A nivel general, los políticos que tenemos no van a hacer nada, la nobleza vive en otro mundo, de hecho el dumping laboral sucede y continuará existiendo, imagino que el futuro será como he leído en otros comentarios una guerra de religiones estilo las cruzadas.


----------



## Can Pistraus (9 Jun 2022)

Atotrapo dijo:


> Pensión no tendré yo, ni tú, eso está claro, por eso comento que quien venga con idea de vivir del cuento aquí no pinta nada, patada y a su país. Otra cosa es que alguien contribuya, pero imponga sus costumbres y genere inseguridad, en ese caso deportado a su país con prohibición de entrada, el problema es que estas medidas se consideran de ''extrema derecha'' para la prensa globalista.
> 
> Las condiciones laborales vienen determinadas por el ET, Convenios y demás, que al final es responsabilidad del legislativo. Pero también hay que ser realista, por no contradecir a la UE no se va a echar a nadie ni echar cerrojos en territorios, de hecho Ceuta y Melilla (esta última si recuerdo bien ya tiene Coalición por Melilla en representación en su Ayuntamiento) y así hasta obtener apoyo demográfico y pedir el largarse de España.
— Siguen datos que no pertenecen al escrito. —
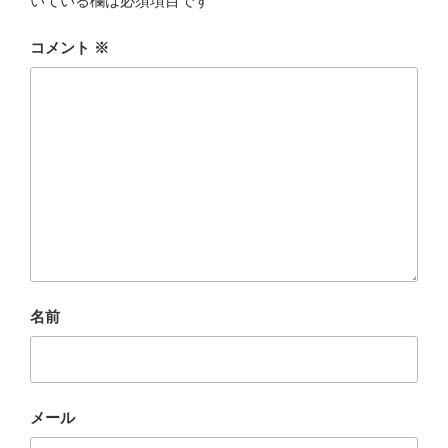
いている欄は必須項目です
コメント
※
名前
メール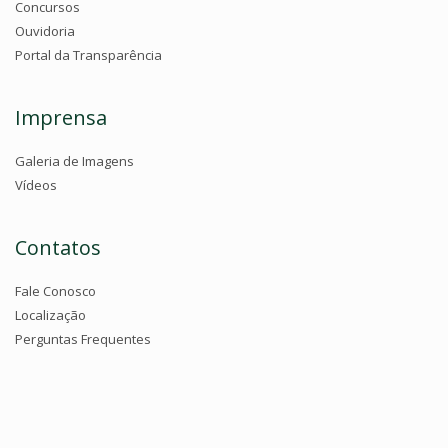
Concursos
Ouvidoria
Portal da Transparência
Imprensa
Galeria de Imagens
Vídeos
Contatos
Fale Conosco
Localização
Perguntas Frequentes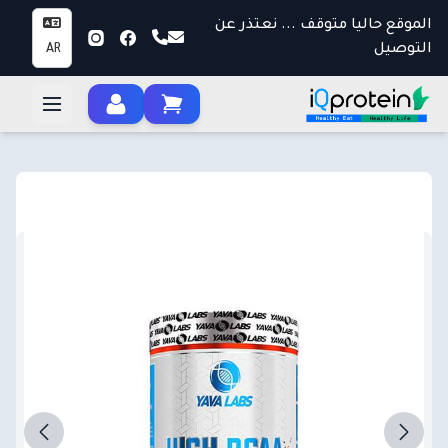
الموقع حاليا متوقف ... نعتذر عن
التوصيل
AR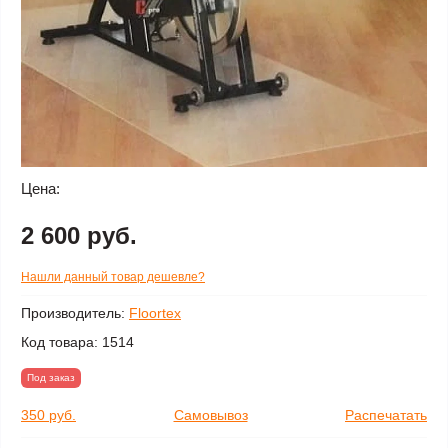
Цена:
2 600 руб.
Нашли данный товар дешевле?
Производитель:
Floortex
Код товара:
1514
Под заказ
350 руб.
Самовывоз
Распечатать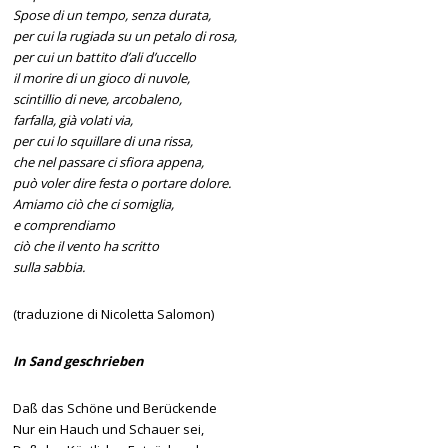
Spose di un tempo, senza durata,
per cui la rugiada su un petalo di rosa,
per cui un battito d’ali d’uccello
il morire di un gioco di nuvole,
scintillio di neve, arcobaleno,
farfalla, già volati via,
per cui lo squillare di una rissa,
che nel passare ci sfiora appena,
può voler dire festa o portare dolore.
Amiamo ciò che ci somiglia,
e comprendiamo
ciò che il vento ha scritto
sulla sabbia.
(traduzione di Nicoletta Salomon)
In Sand geschrieben
Daß das Schöne und Berückende
Nur ein Hauch und Schauer sei,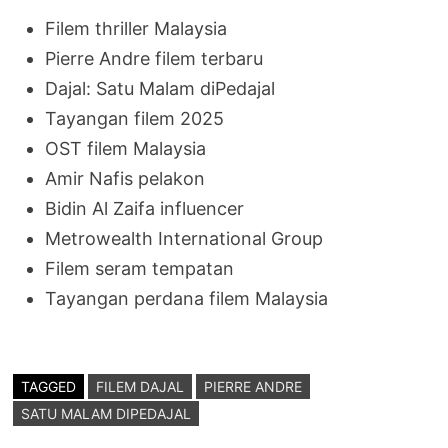
Filem thriller Malaysia
Pierre Andre filem terbaru
Dajal: Satu Malam diPedajal
Tayangan filem 2025
OST filem Malaysia
Amir Nafis pelakon
Bidin Al Zaifa influencer
Metrowealth International Group
Filem seram tempatan
Tayangan perdana filem Malaysia
TAGGED
FILEM DAJAL
PIERRE ANDRE
SATU MALAM DIPEDAJAL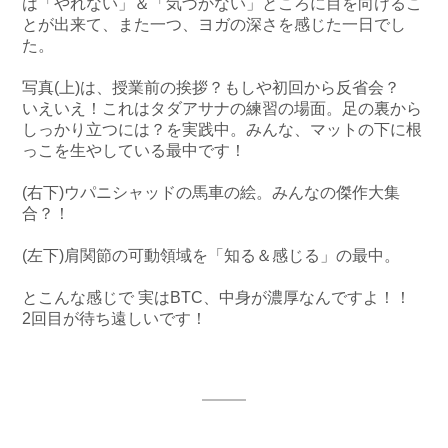
は「やれない」＆「気づかない」ところに目を向けるこ
とが出来て、また一つ、ヨガの深さを感じた一日でし
た。
写真(上)は、授業前の挨拶？もしや初回から反省会？
いえいえ！これはタダアサナの練習の場面。足の裏から
しっかり立つには？を実践中。みんな、マットの下に根
っこを生やしている最中です！
(右下)ウパニシャッドの馬車の絵。みんなの傑作大集
合？！
(左下)肩関節の可動領域を「知る＆感じる」の最中。
とこんな感じで 実はBTC、中身が濃厚なんですよ！！
2回目が待ち遠しいです！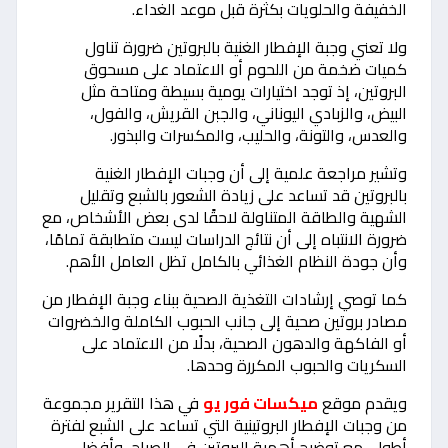
الخفيفة والحلويات بكثرة قبل موعد الغداء.
ولا تعني وجبة الإفطار الغنية بالبروتين ضرورة تناول
كميات ضخمة من اللحوم أو الاعتماد على مسحوق
البروتين، إذ توجد اختيارات يومية بسيطة ومتاحة مثل
البيض، والزبادي اليوناني، والجبن القريش، والفول،
والعدس، والتونة، والحليب، والمكسرات والبذور.
وتشير مراجعة علمية إلى أن وجبات الإفطار الغنية
بالبروتين قد تساعد على زيادة الشعور بالشبع وتقليل
الشهية والطاقة المتناولة لاحقًا لدى بعض الأشخاص، مع
ضرورة الانتباه إلى أن نتائج الدراسات ليست متطابقة تمامًا،
وأن جودة النظام الغذائي بالكامل تظل العامل الأهم.
كما توصي إرشادات التغذية الصحية ببناء وجبة الإفطار من
مصادر بروتين صحية إلى جانب الحبوب الكاملة والخضروات
أو الفاكهة والدهون الصحية، بدلًا من الاعتماد على
السكريات والحبوب المكررة وحدها.
ويقدم موقع
ميكسات فور يو
في هذا التقرير مجموعة
من وجبات الإفطار البروتينية التي تساعد على الشبع لفترة
أطول، مع توضيح أهمية البروتين في الصباح، وأفضل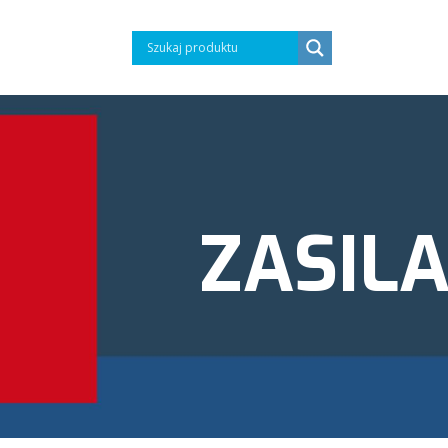
ZASIL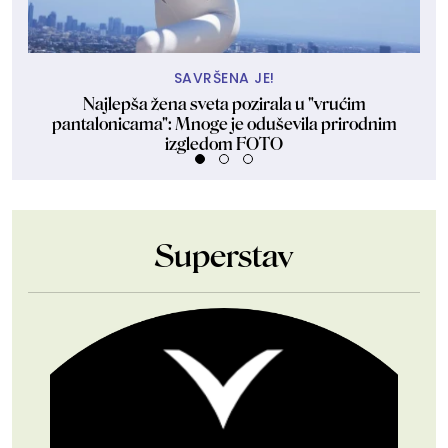
SAVRŠENA JE!
Najlepša žena sveta pozirala u "vrućim
D
pantalonicama": Mnoge je oduševila prirodnim
izgledom FOTO
Superstav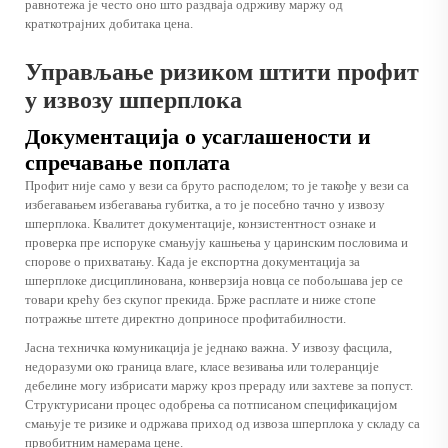
равнотежа је често оно што раздваја одрживу маржу од
краткотрајних добитака цена.
Управљање ризиком штити профит
у извозу шперплока
Документација о усаглашености и
спречавање поплата
Профит није само у вези са бруто расподелом; то је такође у вези са
избегавањем избегавања губитка, а то је посебно тачно у извозу
шперплока. Квалитет документације, конзистентност ознаке и
проверка пре испоруке смањују кашњења у царинским пословима и
спорове о прихватању. Када је експортна документација за
шперплоке дисциплинована, конверзија новца се побољшава јер се
товари крећу без скупог прекида. Брже расплате и ниже стопе
потражње штете директно доприносе профитабилности.
Јасна техничка комуникација је једнако важна. У извозу фасцила,
недоразуми око граница влаге, класе везивања или толеранције
дебелине могу избрисати маржу кроз прераду или захтеве за попуст.
Структурисани процес одобрења са потписаном спецификацијом
смањује те ризике и одржава приход од извоза шперплока у складу са
првобитним намерама цене.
Por eso digo, que lo mejor sería reforzar las fronteras y episodios como aquel de Ceuta, en el momento que sucede, documentar a todos los que entran y devolverlos de facto a Marruecos, que en parte un país como ese nos esté vacilando da bastante pena, pero aquí se ríen todos de nuestro país...
> 
> Para romper con la UE necesitas tener un gran consenso en las Cortes, que ni de coña tienes, la mayoría van con la idea que la UE es lo mejor, porque saben que el pago del chiringuito viene gracias por la máquina del BCE.



Entonces, ¿reconoces que tu única motivación para defender meter a la moronegrada es el que tú pudieras tener pensión? ¿Es eso?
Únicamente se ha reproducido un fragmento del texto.